# Exercise 1

In this exercise, we will perform classification on a simple dataset.

We can generate the dataset with:

In [4]:
from sklearn.datasets import make_blobs

(X, y) = make_blobs(n_samples=5000, n_features=2, centers=2,
cluster_std=3.5, random_state=1)

X and y are the features and the label, respectively. We can look at the format of the data:

In [5]:
print(type(X))
print(type(y))

print(X.shape)
print(y.shape)

print(X.dtype)
print(y.dtype)

<class 'numpy.ndarray'>
<class 'numpy.ndarray'>
(5000, 2)
(5000,)
float64
int64


As you can see, X and y are numpy arrays. There are a total of 5000 samples in the dataset. X has 2 features per sample, and y are the corresponding classes.

## Plotting the data

When working with a dataset, it is always helpful to visualize the data that we are working with, in order to be able to check if our results are meaningful.

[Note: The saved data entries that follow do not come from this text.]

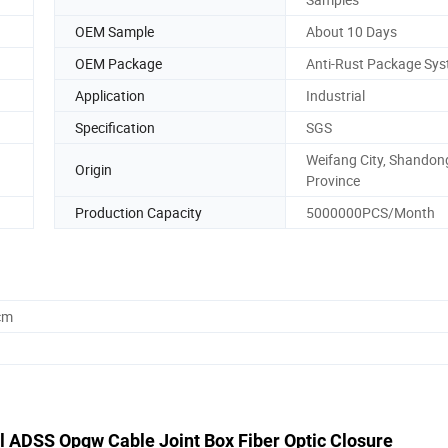
OEM Sample
About 10 Days
OEM Package
Anti-Rust Package Sy
Application
Industrial
Specification
SGS
Weifang City, Shandon
Origin
Province
Production Capacity
5000000PCS/Month
cm
l ADSS Opgw Cable Joint Box Fiber Optic Closure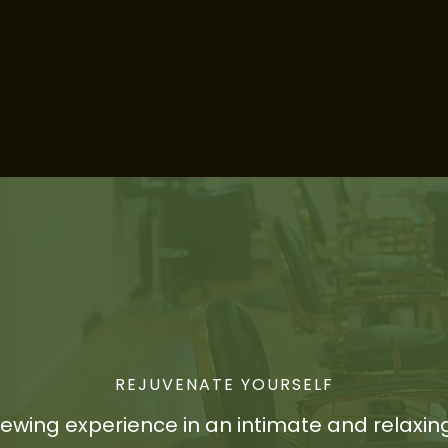
REJUVENATE YOURSELF
newing experience in an intimate and relaxin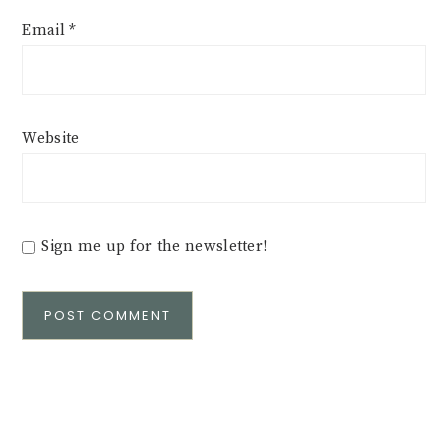
Email
*
Website
Sign me up for the newsletter!
Alternative:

We will use matplotlib to plot the data.

In [14]:
import matplotlib.pyplot as plt
%matplotlib inline

ModuleNotFoundError: No module named 'matplotlib'

In [None]:
plt.figure()
plt.scatter(X[:, 0], X[:, 1], marker="x", c=y)
plt.show()

We can see that the two clusters are not linearily separable, but a linear classification would still yield good results. Your tasks in this notebook are now:

- Add and adapt your regression code (using numpy, not sklearn) from the previous exercise, so that is can predict the class label for each sample. This means, we treat the class of a point (0 or 1) as the target value of the regression. The linear regression will then yield us a formula that can give each (x, y) location a score, which class it might belong to. It's not a probability because it does not need to be between 0 and 1, but we can interpret a value being nearer to 0 as a higher probability for the class 0, and a value being nearer to 1 as a higher probability for class 1.
-   (e.g. yellow for class 0, blue for class 1).
- Calculate the classification accurracy $\left( \frac{n_{\text{correctly-classified}}}{(n_{\text{correctly-classified}} + n_{\text{incorrectly-classified}})} \right) $
- Bonus: If everything works, you will see that your classification splits the dataset at a specific line between the two clusters. Calculate the formula for this line and plot it as a line using matplotlib.
- After you have done the iris classification exercise, print out the [classification_report](https://scikit-learn.org/stable/modules/generated/sklearn.metrics.classification_report.html) using sklearn for this binary classification task. Then, plot the precision-recall curve using [precision_recall_curve](https://scikit-learn.org/stable/modules/generated/sklearn.metrics.precision_recall_curve.html#sklearn.metrics.precision_recall_curve) and matplotlib
- Bonus: After you have done all the above, write your own code to calculate the metrics shown in classification_report and use that code to generate the precision-recall curve manually.

## Solution

In [11]:
#imports
import numpy as np

#parameters
alpha = 0.01  # learning rate
num_iters = 1000  # number of iterations

# initialising the coffecients for muliple leear regression
coeffs = np.zeros(X.shape[1])

# gradient descent algorithm
for i in range(num_iters):
    # Compute predictions and errors
    y_pred = np.dot(X, coeffs)
    errors = y_pred - y
    
    # Update coefficients
    gradient = np.dot(X.T, errors) / X.shape[0]
    coeffs -= alpha * gradient

# making a list of predictions using linear regression formula y = w1.x1 + w2.x2 for multiple linear regression
prediction = [1 if (np.sum(coeffs*X[i,:]) > 1) else 0 for i in range(int(X[:].shape[0]))]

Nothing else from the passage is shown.